**The problem**. For the entries below, state how many lines contain the string "label". Add nothing else.

====== Dataset excerpts

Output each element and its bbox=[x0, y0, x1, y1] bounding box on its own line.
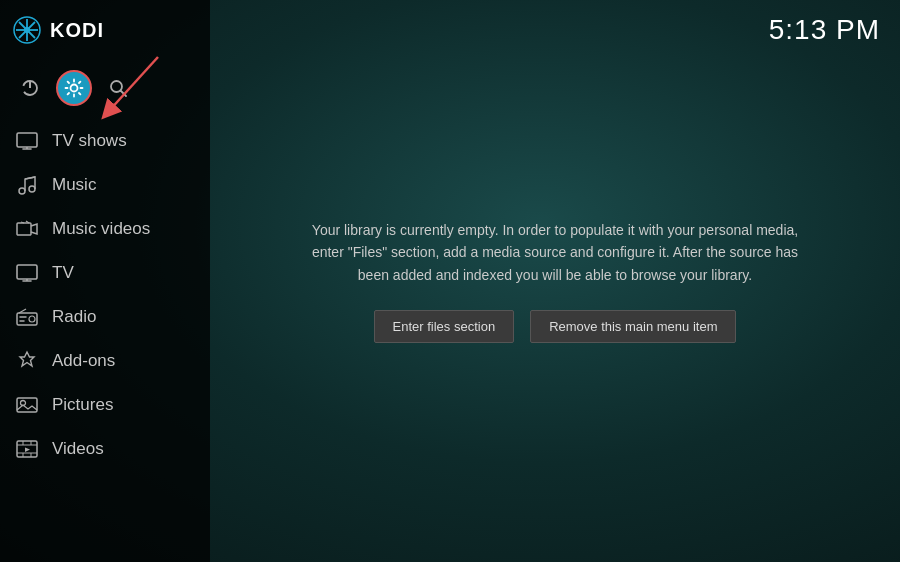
svg-rect-29 bbox=[17, 398, 37, 412]
sidebar-item-radio[interactable]: Radio bbox=[0, 295, 210, 339]
svg-point-6 bbox=[24, 27, 30, 33]
svg-point-15 bbox=[19, 188, 25, 194]
tv-shows-icon bbox=[16, 130, 38, 152]
svg-line-11 bbox=[121, 90, 127, 96]
sidebar: KODI bbox=[0, 0, 210, 562]
svg-point-16 bbox=[29, 186, 35, 192]
svg-rect-24 bbox=[17, 313, 37, 325]
sidebar-item-add-ons[interactable]: Add-ons bbox=[0, 339, 210, 383]
kodi-logo-icon bbox=[12, 15, 42, 45]
buttons-row: Enter files section Remove this main men… bbox=[374, 310, 737, 343]
clock: 5:13 PM bbox=[769, 14, 880, 46]
tv-icon bbox=[16, 262, 38, 284]
search-icon bbox=[108, 78, 128, 98]
music-videos-label: Music videos bbox=[52, 219, 150, 239]
svg-marker-38 bbox=[25, 448, 30, 453]
header-icons bbox=[0, 60, 210, 115]
kodi-logo: KODI bbox=[12, 15, 104, 45]
sidebar-item-videos[interactable]: Videos bbox=[0, 427, 210, 471]
sidebar-item-tv[interactable]: TV bbox=[0, 251, 210, 295]
top-bar: KODI bbox=[0, 0, 210, 60]
search-button[interactable] bbox=[100, 70, 136, 106]
pictures-label: Pictures bbox=[52, 395, 113, 415]
settings-icon bbox=[64, 78, 84, 98]
radio-icon bbox=[16, 306, 38, 328]
music-videos-icon bbox=[16, 218, 38, 240]
svg-rect-21 bbox=[17, 265, 37, 279]
sidebar-item-pictures[interactable]: Pictures bbox=[0, 383, 210, 427]
settings-button[interactable] bbox=[56, 70, 92, 106]
remove-menu-item-button[interactable]: Remove this main menu item bbox=[530, 310, 736, 343]
nav-menu: TV shows Music bbox=[0, 115, 210, 562]
tv-shows-label: TV shows bbox=[52, 131, 127, 151]
music-label: Music bbox=[52, 175, 96, 195]
tv-label: TV bbox=[52, 263, 74, 283]
sidebar-item-tv-shows[interactable]: TV shows bbox=[0, 119, 210, 163]
pictures-icon bbox=[16, 394, 38, 416]
add-ons-label: Add-ons bbox=[52, 351, 115, 371]
videos-icon bbox=[16, 438, 38, 460]
svg-rect-18 bbox=[17, 223, 31, 235]
radio-label: Radio bbox=[52, 307, 96, 327]
music-icon bbox=[16, 174, 38, 196]
svg-point-25 bbox=[29, 316, 35, 322]
svg-point-9 bbox=[71, 84, 78, 91]
enter-files-button[interactable]: Enter files section bbox=[374, 310, 515, 343]
videos-label: Videos bbox=[52, 439, 104, 459]
sidebar-item-music-videos[interactable]: Music videos bbox=[0, 207, 210, 251]
app-title: KODI bbox=[50, 19, 104, 42]
power-button[interactable] bbox=[12, 70, 48, 106]
sidebar-item-music[interactable]: Music bbox=[0, 163, 210, 207]
svg-rect-12 bbox=[17, 133, 37, 147]
power-icon bbox=[20, 78, 40, 98]
main-content: Your library is currently empty. In orde… bbox=[210, 0, 900, 562]
add-ons-icon bbox=[16, 350, 38, 372]
library-message: Your library is currently empty. In orde… bbox=[295, 219, 815, 286]
svg-line-17 bbox=[25, 177, 35, 179]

============

**Your response**. 8